Product Management at Cyrkl.com #1: Status, limits and proposition
This is my first deep dive into how we do product at Cyrkl.com. Enjoy!
Why deep dive into our product?
Innovation and product management are my life-long passions which I like to share.
I also like to be as transparent as possible. When you see the process behind all this - the decisions, missteps, building blocks, customer stories etc. - it takes away the artificial magic that comes when you tell the story as an overnight success in retrospect. And that might be discouraging or misleading for many people. I believe there is indeed magic and deep satisfaction in product management, but it comes with hard work, stress, failures and doubts as well.?
Moreover, transparency allows you to compare with your practices and critique mine which helps me think harder and do better.
I believe longer texts are better for this. I write in English although my Czech writing skills are more precise. But we have a very international team and Andrew Gray from Thilia Ventures as an investor so I see this as a better way to share.
Product at Cyrkl.com and business development at Atmoskop.cz
For the past three months, I work on Cyrkl.com, a marketplace for industrial waste in Europe. The idea is simple: Sell and buy large quantities of waste online. Like in many other industries, what was done via telephone and personal connections - thus creating a lot of information asymmetry - is being disrupted, brought to light and made more global and transparent. The key challenge for us is to make the digital solution work on a global scale. The company is in 12 European countries and has around 70 people. Roughly a third of them are in the marketplace team which is a combination of customer support and sales. Product team has a CTO plus five devs and me as product manager/CPO. We get UX from an external agency (good enough solution for now) and do not have a UX researcher yet (high on my wishlist). We share BI capacity and closely work with the marketing team.
My previous project was Atmoskop.cz, a Czech version of GlassDoor. Our vision was to build a better way of finding a job based on culture matching. In five years, we built it from scratch (inside a major corporation) to almost 200 000 employee reviews, thousands of users a day and hundreds of clients with about 60%+ yoy invoicing growth and high retention rates. I was responsible for the whole project: strategy, development, marketing, P&L. The team had six devs, two PMs, a marketer, a UX person and we shared delivery manager, customer care and BI analyst with other product teams. Sales was done via a shared sales force pool along with other corporate products. We focused mainly on the Czech market. In a way, all the practice I learnt in business development and innovation comes from Atmoskop.
What is a product? Customer factory, substitutes, expiry date and that every bit of value matters
Customer factory
So let's break down the basics first. What do I see as a product? The best depiction I have seen so far comes from Ash Maurya, author of Running Lean. (I attended his three-day workshop, one of the best on innovation I've experienced so far!) Ash describes a product as a customer factory. Product creates value for clients. It serves a purpose. It does something the client needs. If it does its purpose well, people use it and pay for it.?

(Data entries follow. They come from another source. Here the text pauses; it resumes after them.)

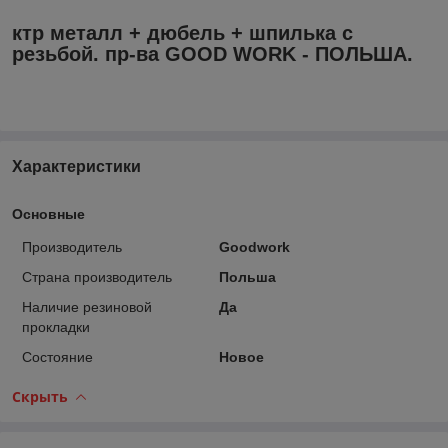
ктр металл + дюбель + шпилька с
резьбой. пр-ва GOOD WORK - ПОЛЬША.
Характеристики
Основные
Производитель
Goodwork
Страна производитель
Польша
Наличие резиновой
Да
прокладки
Состояние
Новое
Скрыть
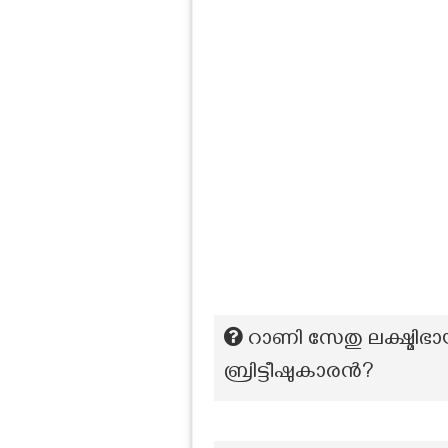
റാണി സേതു ലക്ഷ്മി
ബ്രിട്ടീഷുകാരൻ?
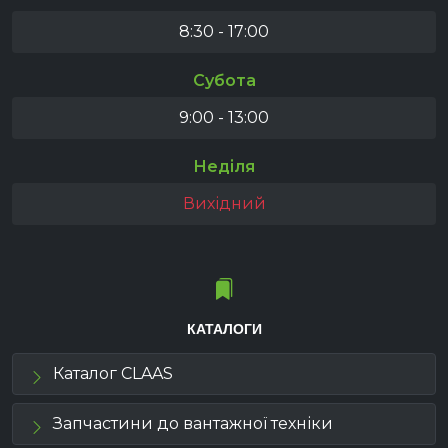
8:30 - 17:00
Субота
9:00 - 13:00
Неділя
Вихідний
КАТАЛОГИ
Каталог CLAAS
Запчастини до вантажної техніки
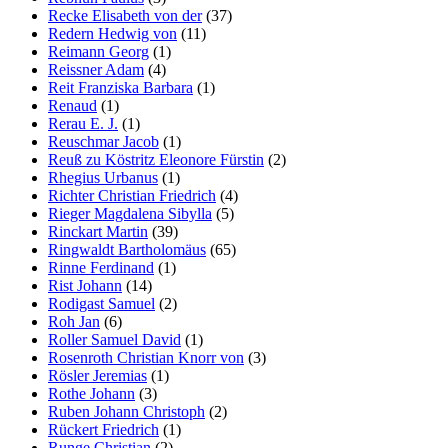
Recke Elisabeth von der
(37)
Redern Hedwig von
(11)
Reimann Georg
(1)
Reissner Adam
(4)
Reit Franziska Barbara
(1)
Renaud
(1)
Rerau E. J.
(1)
Reuschmar Jacob
(1)
Reuß zu Köstritz Eleonore Fürstin
(2)
Rhegius Urbanus
(1)
Richter Christian Friedrich
(4)
Rieger Magdalena Sibylla
(5)
Rinckart Martin
(39)
Ringwaldt Bartholomäus
(65)
Rinne Ferdinand
(1)
Rist Johann
(14)
Rodigast Samuel
(2)
Roh Jan
(6)
Roller Samuel David
(1)
Rosenroth Christian Knorr von
(3)
Rösler Jeremias
(1)
Rothe Johann
(3)
Ruben Johann Christoph
(2)
Rückert Friedrich
(1)
Runge Christian
(2)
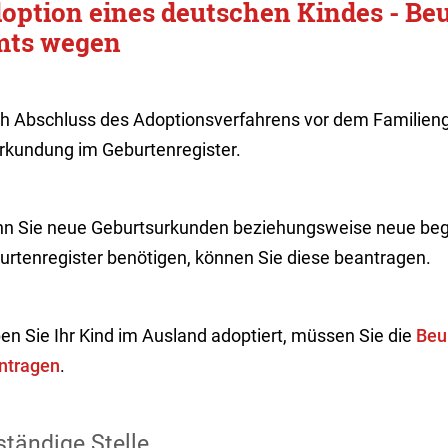
option eines deutschen Kindes - B
ts wegen
h Abschluss des Adoptionsverfahrens vor dem Familienge
rkundung im Geburtenregister.
n Sie neue Geburtsurkunden beziehungsweise neu
e be
urtenregister benötigen, können Sie diese beantragen.
en Sie Ihr Kind im Ausland adoptiert, müssen Sie die
Beu
ntragen
.
tändige Stelle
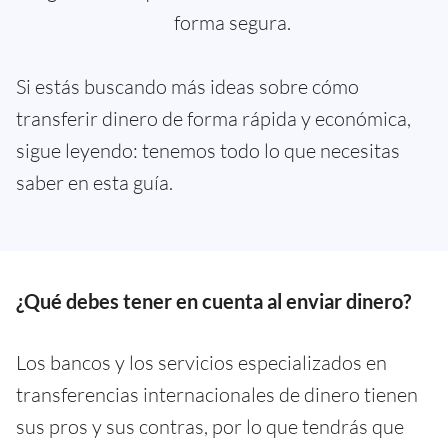
forma segura.
Si estás buscando más ideas sobre cómo
transferir dinero de forma rápida y económica,
sigue leyendo: tenemos todo lo que necesitas
saber en esta guía.
¿Qué debes tener en cuenta al enviar dinero?
Los bancos y los servicios especializados en
transferencias internacionales de dinero tienen
sus pros y sus contras, por lo que tendrás que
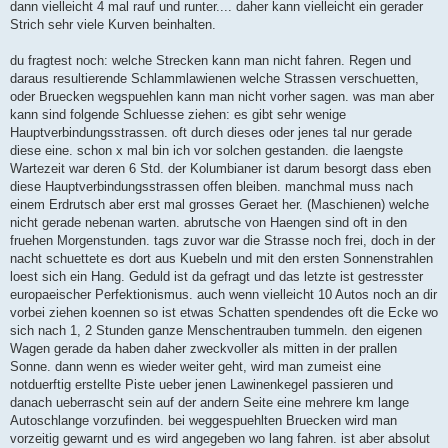
dann vielleicht 4 mal rauf und runter.... daher kann vielleicht ein gerader
Strich sehr viele Kurven beinhalten.
du fragtest noch: welche Strecken kann man nicht fahren. Regen und
daraus resultierende Schlammlawienen welche Strassen verschuetten,
oder Bruecken wegspuehlen kann man nicht vorher sagen. was man aber
kann sind folgende Schluesse ziehen: es gibt sehr wenige
Hauptverbindungsstrassen. oft durch dieses oder jenes tal nur gerade
diese eine. schon x mal bin ich vor solchen gestanden. die laengste
Wartezeit war deren 6 Std. der Kolumbianer ist darum besorgt dass eben
diese Hauptverbindungsstrassen offen bleiben. manchmal muss nach
einem Erdrutsch aber erst mal grosses Geraet her. (Maschienen) welche
nicht gerade nebenan warten. abrutsche von Haengen sind oft in den
fruehen Morgenstunden. tags zuvor war die Strasse noch frei, doch in der
nacht schuettete es dort aus Kuebeln und mit den ersten Sonnenstrahlen
loest sich ein Hang. Geduld ist da gefragt und das letzte ist gestresster
europaeischer Perfektionismus. auch wenn vielleicht 10 Autos noch an dir
vorbei ziehen koennen so ist etwas Schatten spendendes oft die Ecke wo
sich nach 1, 2 Stunden ganze Menschentrauben tummeln. den eigenen
Wagen gerade da haben daher zweckvoller als mitten in der prallen
Sonne. dann wenn es wieder weiter geht, wird man zumeist eine
notduerftig erstellte Piste ueber jenen Lawinenkegel passieren und
danach ueberrascht sein auf der andern Seite eine mehrere km lange
Autoschlange vorzufinden. bei weggespuehlten Bruecken wird man
vorzeitig gewarnt und es wird angegeben wo lang fahren. ist aber absolut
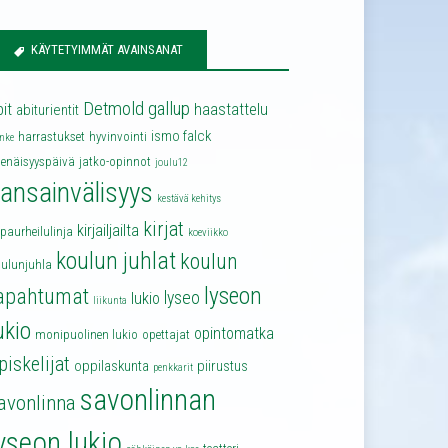
KÄYTETYIMMÄT AVAINSANAT
Detmold
gallup
bit
haastattelu
abiturientit
ismo falck
harrastukset
hyvinvointi
nke
senäisyyspäivä
jatko-opinnot
joulu12
ansainvälisyys
kestävä kehitys
kirjat
kirjailjailta
lpaurheilulinja
koeviikko
koulun juhlat
koulun
oulunjuhla
lyseon
apahtumat
lyseo
lukio
liikunta
ukio
opintomatka
monipuolinen lukio
opettajat
piskelijat
oppilaskunta
piirustus
penkkarit
savonlinnan
avonlinna
yseon lukio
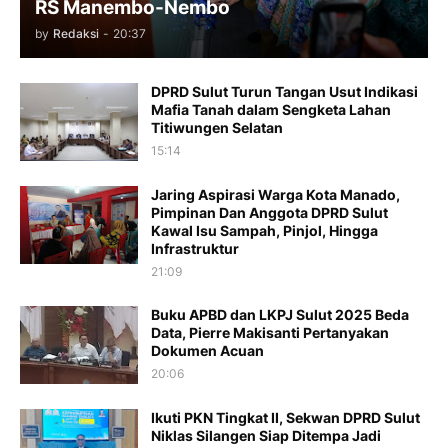
RS Manembo-Nembo
by
Redaksi
-
20:37
DPRD Sulut Turun Tangan Usut Indikasi
Mafia Tanah dalam Sengketa Lahan
Titiwungen Selatan
15:14
Jaring Aspirasi Warga Kota Manado,
Pimpinan Dan Anggota DPRD Sulut
Kawal Isu Sampah, Pinjol, Hingga
Infrastruktur
21:09
​Buku APBD dan LKPJ Sulut 2025 Beda
Data, Pierre Makisanti Pertanyakan
Dokumen Acuan
20:06
Ikuti PKN Tingkat II, Sekwan DPRD Sulut
Niklas Silangen Siap Ditempa Jadi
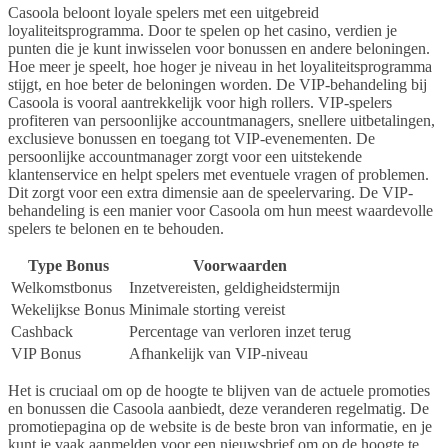
Casoola beloont loyale spelers met een uitgebreid
loyaliteitsprogramma. Door te spelen op het casino, verdien je
punten die je kunt inwisselen voor bonussen en andere beloningen.
Hoe meer je speelt, hoe hoger je niveau in het loyaliteitsprogramma
stijgt, en hoe beter de beloningen worden. De VIP-behandeling bij
Casoola is vooral aantrekkelijk voor high rollers. VIP-spelers
profiteren van persoonlijke accountmanagers, snellere uitbetalingen,
exclusieve bonussen en toegang tot VIP-evenementen. De
persoonlijke accountmanager zorgt voor een uitstekende
klantenservice en helpt spelers met eventuele vragen of problemen.
Dit zorgt voor een extra dimensie aan de speelervaring. De VIP-
behandeling is een manier voor Casoola om hun meest waardevolle
spelers te belonen en te behouden.
Type Bonus
Voorwaarden
Welkomstbonus
Inzetvereisten, geldigheidstermijn
Wekelijkse Bonus
Minimale storting vereist
Cashback
Percentage van verloren inzet terug
VIP Bonus
Afhankelijk van VIP-niveau
Het is cruciaal om op de hoogte te blijven van de actuele promoties
en bonussen die Casoola aanbiedt, deze veranderen regelmatig. De
promotiepagina op de website is de beste bron van informatie, en je
kunt je vaak aanmelden voor een nieuwsbrief om op de hoogte te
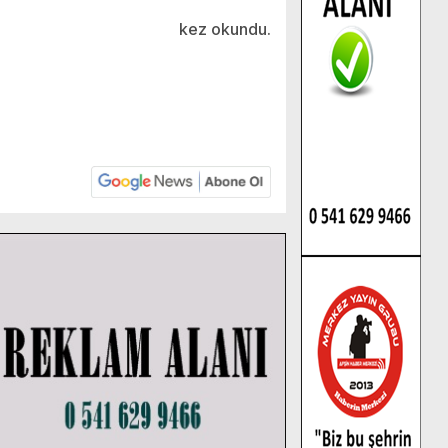
kez okundu.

When you look at a digital product as a factory, it boils down to a couple of conversion rates and health metrics. Clients come in, do something, get value and stay or leave. Your goal is to make the visit as useful as possible to keep them. So you look at how many register, how many do transactions, how many come back, how many pay and how much, how long they stay as customers. And you see weak spots that need to be improved.
It is already there, so why should I care about you?
One difficult idea to process around a product is that it has substitutes. That is another way of serving the client. If you need to travel, you can take a cab, rent a car or walk. So the key question for you is also: Why should people use your product and not the existing alternatives which are most probably also fine?
You cannot win this in the end
All products will be replaced by better ones, most probably produced by someone else than you. So it has an expiration date, shorter or longer. You can be winning just for some time, as Simon Sinek superbly notes.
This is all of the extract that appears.